WILMA CRUISE: 1984: Fight or Flight? Apocalypse Now

PRESS RELEASE

BWR 41

WILMA CRUISE: 1984: Fight or Flight? Apocalypse Now
Jul 1 – Jul 27, 2020

Everard Read  Cape Town is pleased to present 1984: Fight or Flight? Apocalypse Now, a solo exhibition by Wilma Cruise. 

 

INTRODUCTION BY CHARLES SHIELDS

1984 Fight or Flight: Apocalypse Now? is Wilma Cruise’s most poignant and pertinent exhibition to date, concretising all of her concerns as an artist, a sculptor and a human. Here she presents a devastating and yet delightful body of work invoking both portent and pantomime. Despite the Orwellian dystopian inspiration, or perhaps because of it, Cruise nudges us to examine our humanity and relationship with the world through a gentle use of comedic pathos. In both of the central installations, amorphous humans and animals float together as flotsam in dugouts (as compared to a flotilla) or drift on forlorn horses, a caravan (rather than a cavalcade) – neither so much a procession as a bedraggled, aimless collective adrift. These, then, are monuments to the moment in the face of mounting crises like pandemics, inequality, refugees and climate change, calling perhaps for the end of human pomposity, hubris and triumphalism and inducing reflection on a future that might yet be brave enough to contemplate inclusivity, humility and temperance. In fact, when confronted with these works, perhaps Cruise is saying that this is not the new normal, but should always have been so.

 

ARTIST STATEMENT:

1984: Fight or Flight? Apocalypse Now. Recycle Re-use Re-con(figure)
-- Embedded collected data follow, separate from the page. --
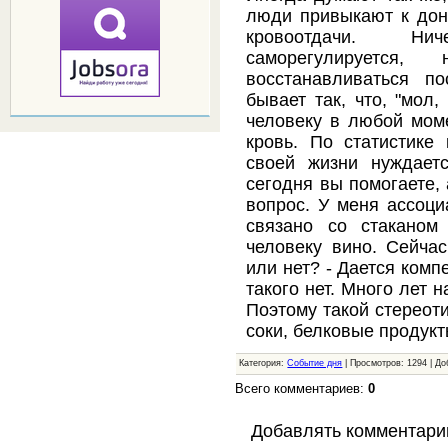
люди привыкают к доно
кровоотдачи. Ни
саморегулируется,
восстанавливаться п
бывает так, что, "мол
человеку в любой мом
кровь. По статистике
своей жизни нуждает
сегодня вы помогаете, 
вопрос. У меня ассоци
связано со стаканом
человеку вино. Сейчас
или нет? - Дается комп
такого нет. Много лет 
Поэтому такой стереоти
соки, белковые продукт
Категория:
Событие дня
| Просмотров: 1294 | Д
Всего комментариев:
0
Добавлять комментари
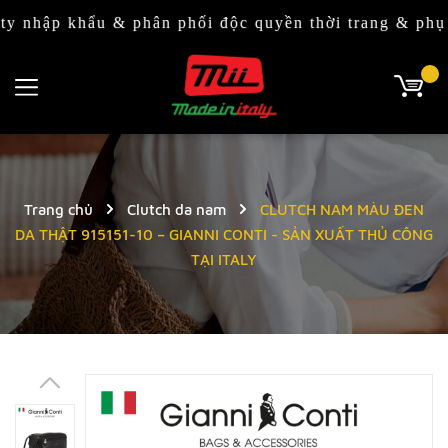
p khẩu & phân phối độc quyền thời trang & phụ kiện 
Trang chủ
Clutch da nam
CLUTCH NAM MÀU ĐEN
DA THẬT 915151-10 – GIANNI CONTI - SẢN XUẤT THỦ CÔNG
TẠI ITALY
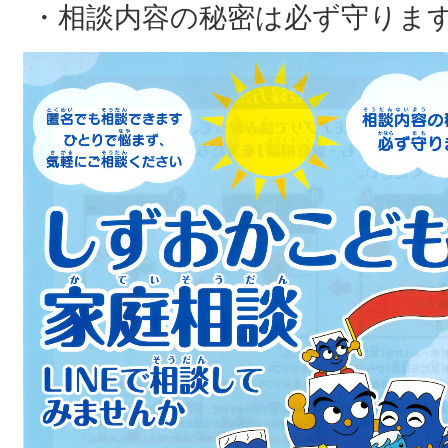
・相談内容の秘密は必ず守りま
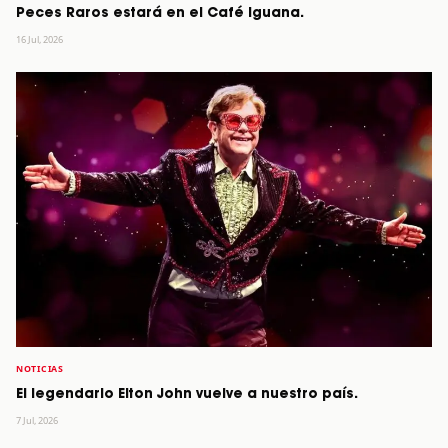
Peces Raros estará en el Café Iguana.
16 Jul, 2026
NOTICIAS
El legendario Elton John vuelve a nuestro país.
7 Jul, 2026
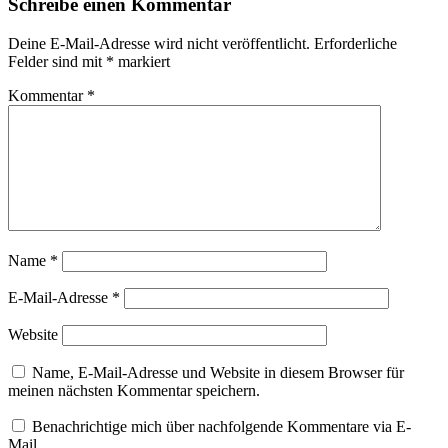
Schreibe einen Kommentar
Deine E-Mail-Adresse wird nicht veröffentlicht.
Erforderliche
Felder sind mit
*
markiert
Kommentar
*
Name
*
E-Mail-Adresse
*
Website
Name, E-Mail-Adresse und Website in diesem Browser für
meinen nächsten Kommentar speichern.
Benachrichtige mich über nachfolgende Kommentare via E-
Mail.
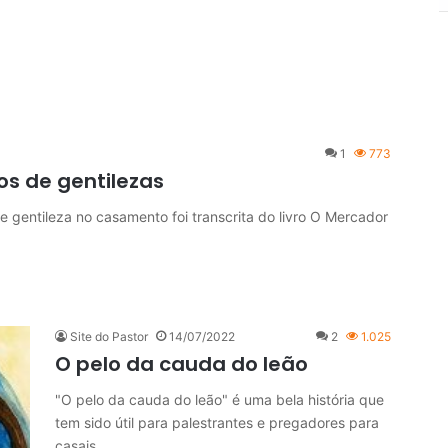
1
773
os de gentilezas
 gentileza no casamento foi transcrita do livro O Mercador
Site do Pastor
14/07/2022
2
1.025
O pelo da cauda do leão
"O pelo da cauda do leão" é uma bela história que
tem sido útil para palestrantes e pregadores para
casais.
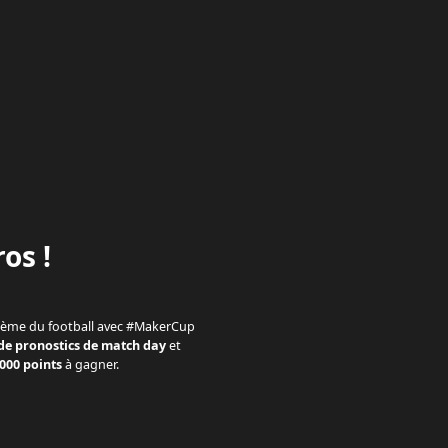
os !
 thème du football avec #MakerCup
 de pronostics de match day
et
000 points
à gagner.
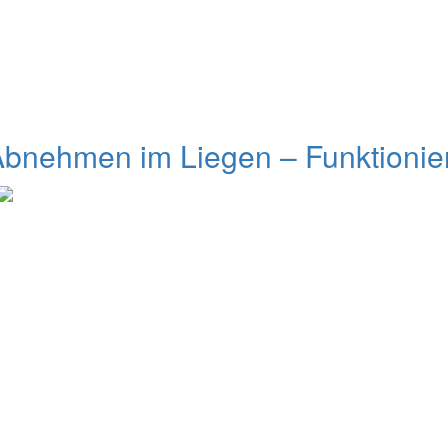
bnehmen im Liegen – Funktionier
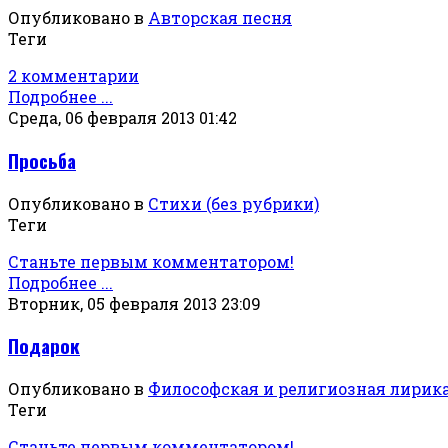
Опубликовано в
Авторская песня
Теги
2 комментарии
Подробнее ...
Среда, 06 февраля 2013 01:42
Просьба
Опубликовано в
Стихи (без рубрики)
Теги
Станьте первым комментатором!
Подробнее ...
Вторник, 05 февраля 2013 23:09
Подарок
Опубликовано в
Философская и религиозная лирик
Теги
Станьте первым комментатором!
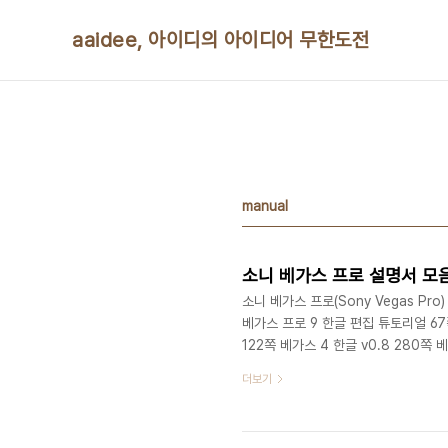
본문 바로가기
aaidee, 아이디의 아이디어 무한도전
manual
소니 베가스 프로 설명서 모
소니 베가스 프로(Sony Vegas Pro
베가스 프로 9 한글 편집 튜토리얼 67쪽
122쪽 베가스 4 한글 v0.8 280쪽 베
더보기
1984: Fight or Flight? Apocalypse Now, focuses on the relationship between human and other animals. Like the seven consecutive solo shows that constitute the suite of works, The Alice Diaries, (2011 – 2018), the sequence will be realised in a succession of exhibitions. As in previous shows, this exhibition was motivated by an anxious awareness of environmental meltdown and crucially the current pandemic. Faced with unbearable environmental conditions, choices for humans, and, critically, other animals, are reduced to a binary conundrum: fight or flight. Following the inchoate need to flee, boat loads of people from the south, take to the perilous waters to cross to the (perceived) safety of the Northern Hemisphere. The human flight is echoed by the mass migration of other animals, fleeing drought, wild fires, degradation of their environments and the persecution by the apex predator: Homo Sapiens. George Orwell’s two dystopian novels, 1984 and Animal Farm act as a parallel texts to the visual objects. At this cusp in our history, Orwell’s novels are particularly apt in visualising a kind of post-apocalyptic world. Nevertheless, it is important to note that the artworks do not illustrate nor explain Orwell’s writings. Rather they act as an alternative text – a response as it were to his prescient vision.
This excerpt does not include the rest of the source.